毒物劇物取扱責任者試験の概要
1. 試験の目的
毒物や劇物の適正な管理・取扱いを担う「毒物劇物取扱責任者」としての知識を測る試験です。合格者は、都道府県知事の登録を受けて毒物劇物取扱責任者となり、一般販売業や製造業、輸入業などで責任者として従事できます。
2. 受験資格
多くの都道府県では特に受験資格はなく、誰でも受験可能です。ただし、自治体によって異なる場合があるため、受験要項を確認してください。
3. 試験内容
試験は筆記試験で、主に以下の科目から出題されます。
- 法規:毒物及び劇物取締法、薬機法(旧薬事法)関連
- 基礎化学:化学の基礎、化学反応、物質の特性など
- 毒物・劇物の性質と取扱い:各種毒劇物の名称、性質、管理方法、取り扱いの注意点
毒物劇物取扱責任者試験には、以下の3つの試験区分があります。
① 一般試験
- 対象:一般的な毒物・劇物を取り扱う業務を行う場合に必要
- 試験内容:
- 法規:毒物及び劇物取締法、化学物質管理法など
- 基礎化学:化学の基本知識(化学結合、酸塩基、溶液、化学反応)
- 毒物・劇物の性質と取扱い:危険性、取扱い方法、応急処置など
- 特徴:
- 最も一般的な試験
- 化学系の知識が必要
②農業品目試験
- 対象:農薬や農業用に使用される毒物・劇物を取り扱う場合に必要
- 試験内容:
- 法規:毒劇法に加え、農薬取締法や関連法規
- 農薬の化学:有機リン系・カーバメート系など農薬の種類と作用
- 農薬の取扱い:適切な保管・使用方法、環境への影響
- 特徴:
- 一般試験より農薬に特化した内容
- 農業従事者向け
③ 特定品目試験
-
- 対象:特定の毒物・劇物のみを取り扱う場合に必要
- 試験内容:
- 法規:該当品目に関する法規制
- 対象物質の化学:指定された毒劇物の性質・用途・危険性
- 取扱い方法:該当品目の安全管理、事故時の対応
- 特徴:
- 取り扱う品目が限られるため試験範囲が狭い
- 企業などで特定の化学物質を扱う場合に適している
試験の難易度
- ①一般試験が最も受験者数が多く、化学知識が必要なので難易度はやや高め。
- ②農業用品目試験は農薬に特化しているため、農業従事者には馴染みやすい。
- ③特定品目試験は対象範囲が狭いため、必要な知識は限定的。
① 一般試験と②農業品目試験の難易度はそんなに変わりません。

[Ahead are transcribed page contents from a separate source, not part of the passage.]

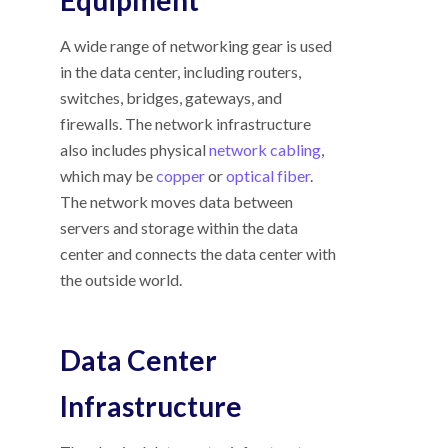
A wide range of networking gear is used
in the data center, including routers,
switches, bridges, gateways, and
firewalls. The network infrastructure
also includes physical
network cabling
,
which may be
copper
or
optical fiber
.
The network moves data between
servers and storage within the data
center and connects the data center with
the outside world.
Data Center
Infrastructure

受験をされる方は一般試験を受けてください。なぜなら農業品目試験なら農業品目だけ特定品目試験なら特定品目だけしか扱えませんが一般試験なら農業品目と特定品目に関わらず扱えるからです。
どの試験を受けるかは、あなたの業務内容に応じて選択してください!
4. 合格基準
試験科目は共通ですが試験内容は各都道府県によって違い、難易度も各都道府県によって違います。したがって、志願者によっては自分の受験するところの難易度が高い場合は問題や合格率を見て近隣の他府県で受験するのも一つの方法です。多くの都道府県では、各科目で6割以上の得点が合格ラインとされています。ただし、基準は変更される場合があるため、最新情報を確認してください。
5. 試験の実施時期
都道府県ごとに年1回~数回実施されます。申し込み時期や実施日程は自治体の薬務課などの公式サイトで確認できます。
6. 受験料
受験料は自治体によって異なりますが、おおよそ6,000円~10,000円程度です。
7. 合格後の手続き
合格者は都道府県知事に登録申請を行い、毒物劇物取扱責任者としての資格を取得します。資格は更新不要ですが、実際に業務を行う場合は各事業所の責任者として登録が必要です。
8. 参考書と勉強方法
・「毒物劇物取扱者試験対策テキスト」
・過去問を解きながら法規や化学の基礎を習得する
・自治体によっては参考資料を公開している場合もあるため、確認する
受験予定の都道府県の試験概要を事前にチェックし、計画的に学習しましょう。